Segment Start: Data for review
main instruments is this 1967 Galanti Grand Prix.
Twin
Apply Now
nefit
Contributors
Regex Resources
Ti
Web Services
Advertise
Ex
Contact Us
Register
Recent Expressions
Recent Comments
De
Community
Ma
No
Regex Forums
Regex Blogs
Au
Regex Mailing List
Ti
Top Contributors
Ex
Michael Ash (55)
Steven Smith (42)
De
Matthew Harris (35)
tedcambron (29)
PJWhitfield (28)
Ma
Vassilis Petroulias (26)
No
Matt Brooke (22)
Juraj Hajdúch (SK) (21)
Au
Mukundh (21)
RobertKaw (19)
Segment End: Data for review
Segment Start: Data for review
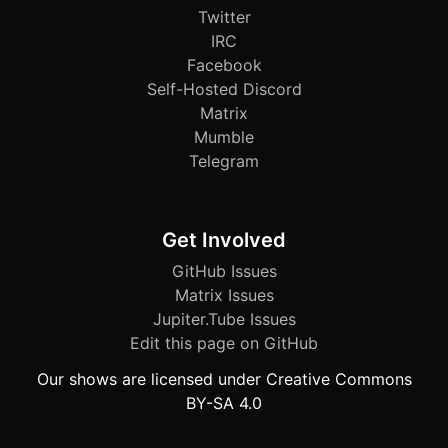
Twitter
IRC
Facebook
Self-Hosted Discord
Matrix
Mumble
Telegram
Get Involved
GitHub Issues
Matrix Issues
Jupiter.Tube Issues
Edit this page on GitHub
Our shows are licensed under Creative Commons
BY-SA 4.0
Segment End: Data for review
» **Aim of the task**: The expected answer is an exact copy of the lines above, beginning at the line with "Steven Smith (42)" and ending at the line with "RobertKaw (19)", with both ends in.

» **Response to this task**:
Steven Smith (42)
De
Matthew Harris (35)
tedcambron (29)
PJWhitfield (28)
Ma
Vassilis Petroulias (26)
No
Matt Brooke (22)
Juraj Hajdúch (SK) (21)
Au
Mukundh (21)
RobertKaw (19)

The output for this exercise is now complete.